Below is my quantification process:
class quantizeModel(object):
def __init__(self):
super(quantizeModel, self).__init__()
self.device = torch.device('cuda:0' if torch.cuda.is_available() else 'cpu')
self.train_loader, self.test_loader = get_imagenet()
self.quant()
def quant(self):
model = self.load_model()
model.eval()
self.print_size_of_model(model)
self.validate(model, "original_resnet18", self.test_loader)
model.fuse_model()
self.print_size_of_model(model)
self.quantize(model)
def load_model(self):
model = resnet18()
state_dict = torch.load("CIFAR10_resnet18.pth", map_location=self.device)
model.load_state_dict(state_dict)
model.to(self.device)
return model
def print_size_of_model(self, model):
torch.save(model.state_dict(), "temp.p")
print('Size (MB):', os.path.getsize("temp.p") / 1e6)
os.remove('temp.p')
def validate(self, model, name, data_loader):
with torch.no_grad():
correct = 0
total = 0
acc = 0
for data in data_loader:
images, labels = data
images, labels = images.to(self.device), labels.to(self.device)
output = model(images)
_, predicted = torch.max(output, dim=1)
total += labels.size(0)
correct += (predicted == labels).sum().item()
if total == 1024:
break
acc = round(100 * correct / total, 3)
print('{{"metric": "{}_val_accuracy", "value": {}%}}'.format(name, acc))
return acc
def quantize(self, model):
#model.qconfig = torch.quantization.default_qconfig
#model.qconfig = torch.quantization.default_per_channel_qconfig
model.qconfig = torch.quantization.QConfig(
activation=torch.quantization.observer.MinMaxObserver.with_args(reduce_range=True),
weight=torch.quantization.observer.PerChannelMinMaxObserver.with_args(dtype=torch.qint8,
qscheme=torch.per_channel_affine))
pmodel = torch.quantization.prepare(model)
#calibration
self.validate(pmodel, "quntize_per_channel_resent18_train", self.train_loader)
qmodel = torch.quantization.convert(pmodel)
self.validate(qmodel, "quntize_per_chaannel_resent18_test", self.test_loader)
self.print_size_of_model(qmodel)
torch.jit.save(torch.jit.script(qmodel), "quantization_per_channel_model18.pth")

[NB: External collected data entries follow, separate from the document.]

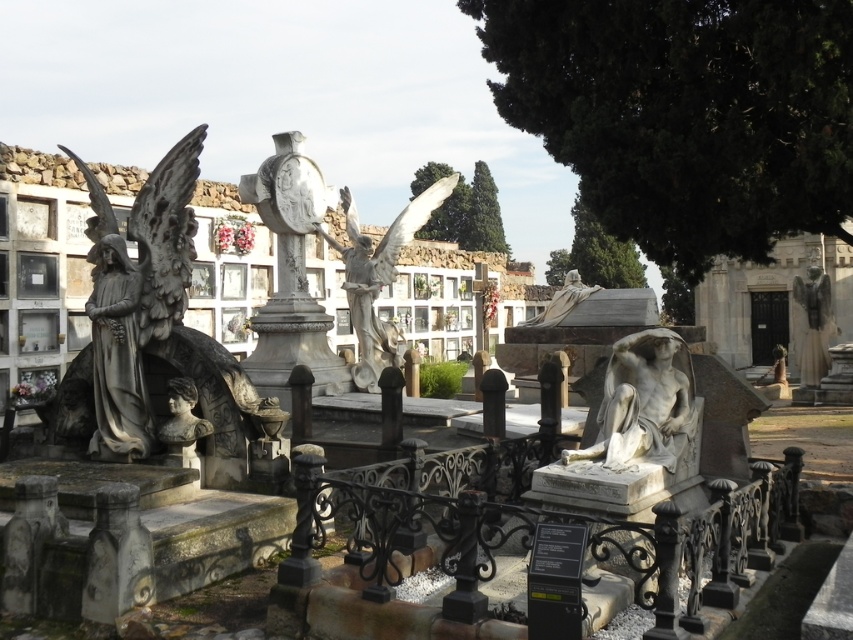 Which is above, polished bronze angel at right or matte stone bust at center?

polished bronze angel at right

Does polished bronze angel at right have a larger size compared to matte stone bust at center?

Correct, polished bronze angel at right is larger in size than matte stone bust at center.

The height and width of the screenshot is (640, 853). Describe the element at coordinates (814, 321) in the screenshot. I see `polished bronze angel at right` at that location.

You are a GUI agent. You are given a task and a screenshot of the screen. Output one action in this format:
    pyautogui.click(x=<x>, y=<y>)
    Task: Click on the polished bronze angel at right
    
    Given the screenshot: What is the action you would take?
    pyautogui.click(x=814, y=321)

Is stone statue of an angel at left to the left of matte stone bust at center from the viewer's perspective?

Correct, you'll find stone statue of an angel at left to the left of matte stone bust at center.

Image resolution: width=853 pixels, height=640 pixels. Identify the location of stone statue of an angel at left. (152, 330).

The width and height of the screenshot is (853, 640). In order to click on stone statue of an angel at left in this screenshot , I will do `click(152, 330)`.

At what (x,y) coordinates should I click in order to perform the action: click on stone statue of an angel at left. Please return your answer as a coordinate pair (x, y). The height and width of the screenshot is (640, 853). Looking at the image, I should click on (152, 330).

At what (x,y) coordinates should I click in order to perform the action: click on white marble angel at center. Please return your answer as a coordinate pair (x, y). Looking at the image, I should click on (378, 278).

Is white marble angel at center positioned behind polished bronze angel at right?

No, white marble angel at center is closer to the viewer.

Which is behind, point (373, 252) or point (804, 307)?

Point (804, 307)

Where is `white marble angel at center`? The height and width of the screenshot is (640, 853). white marble angel at center is located at coordinates (378, 278). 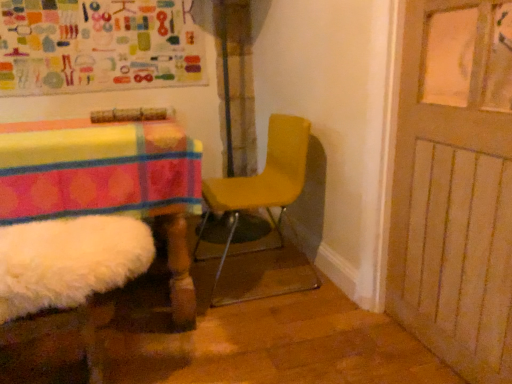 Question: Can colorful fabric bulletin board at upper left be found inside wooden door at right?

Choices:
 (A) no
 (B) yes

Answer: (A)

Question: From a real-world perspective, does wooden door at right stand above colorful fabric bulletin board at upper left?

Choices:
 (A) yes
 (B) no

Answer: (B)

Question: Does wooden door at right have a greater height compared to colorful fabric bulletin board at upper left?

Choices:
 (A) yes
 (B) no

Answer: (A)

Question: Considering the relative sizes of wooden door at right and colorful fabric bulletin board at upper left in the image provided, is wooden door at right bigger than colorful fabric bulletin board at upper left?

Choices:
 (A) yes
 (B) no

Answer: (B)

Question: Does wooden door at right lie in front of colorful fabric bulletin board at upper left?

Choices:
 (A) no
 (B) yes

Answer: (B)

Question: From the image's perspective, is colorful fabric bulletin board at upper left located above or below wooden door at right?

Choices:
 (A) below
 (B) above

Answer: (B)

Question: Is colorful fabric bulletin board at upper left inside the boundaries of wooden door at right, or outside?

Choices:
 (A) inside
 (B) outside

Answer: (B)

Question: Considering the positions of point (169, 77) and point (468, 115), is point (169, 77) closer or farther from the camera than point (468, 115)?

Choices:
 (A) closer
 (B) farther

Answer: (B)

Question: In the image, is colorful fabric bulletin board at upper left on the left side or the right side of wooden door at right?

Choices:
 (A) left
 (B) right

Answer: (A)

Question: From a real-world perspective, relative to colorful fabric bulletin board at upper left, is wooden door at right vertically above or below?

Choices:
 (A) above
 (B) below

Answer: (B)

Question: Considering the positions of point (395, 205) and point (52, 84), is point (395, 205) closer or farther from the camera than point (52, 84)?

Choices:
 (A) farther
 (B) closer

Answer: (B)

Question: Is wooden door at right taller or shorter than colorful fabric bulletin board at upper left?

Choices:
 (A) short
 (B) tall

Answer: (B)

Question: Is wooden door at right bigger or smaller than colorful fabric bulletin board at upper left?

Choices:
 (A) big
 (B) small

Answer: (B)

Question: Based on their sizes in the image, would you say yellow matte chair at center is bigger or smaller than wooden door at right?

Choices:
 (A) big
 (B) small

Answer: (A)

Question: From the image's perspective, is yellow matte chair at center above or below wooden door at right?

Choices:
 (A) below
 (B) above

Answer: (A) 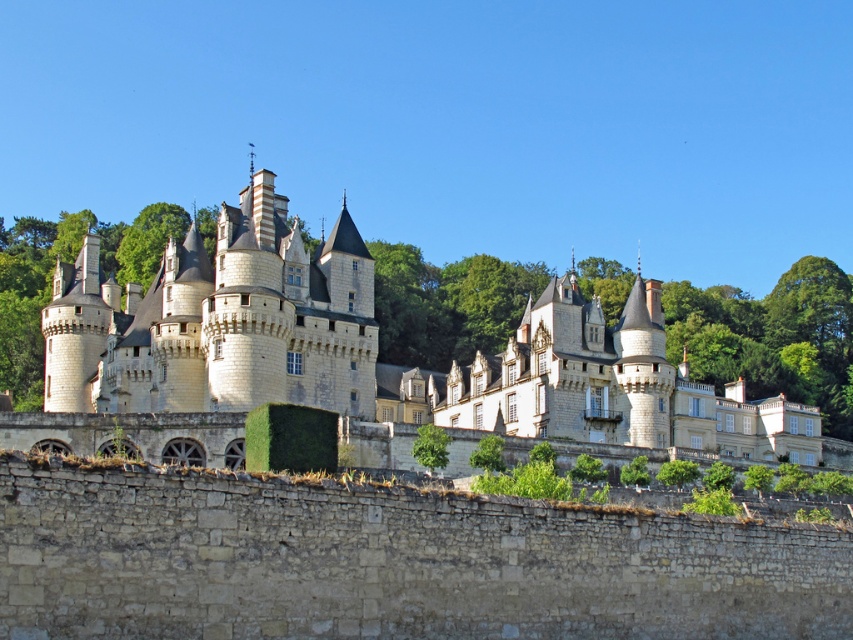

The program is executed three times, and three different sets of quantitative results are obtained, as follows:
1.
Size (MB): 44.786115
{“metric”: “original_resnet18_val_accuracy”, “value”: 75.098%}
Size (MB): 44.717413
{“metric”: “quntize_per_channel_resent18_train_val_accuracy”, “value”: 46.387%}
{“metric”: “quntize_per_chaannel_resent18_test_val_accuracy”, “value”: 75.586%}
Size (MB): 11.290618
2.
Size (MB): 44.786115
{“metric”: “original_resnet18_val_accuracy”, “value”: 75.098%}
Size (MB): 44.717413
{“metric”: “quntize_per_channel_resent18_train_val_accuracy”, “value”: 45.996%}
{“metric”: “quntize_per_chaannel_resent18_test_val_accuracy”, “value”: 76.953%}
Size (MB): 11.290618
3.
Size (MB): 44.786115
{“metric”: “original_resnet18_val_accuracy”, “value”: 75.098%}
Size (MB): 44.717413
{“metric”: “quntize_per_channel_resent18_train_val_accuracy”, “value”: 43.945%}
{“metric”: “quntize_per_chaannel_resent18_test_val_accuracy”, “value”: 75.195%}
Size (MB): 11.290618
I think the weight parameters are unchanged, the calibration data is unchanged, the quantization configuration algorithm is unchanged, and the result after quantization should also be unchanged, but the accuracy after three quantizations is different. What is the reason?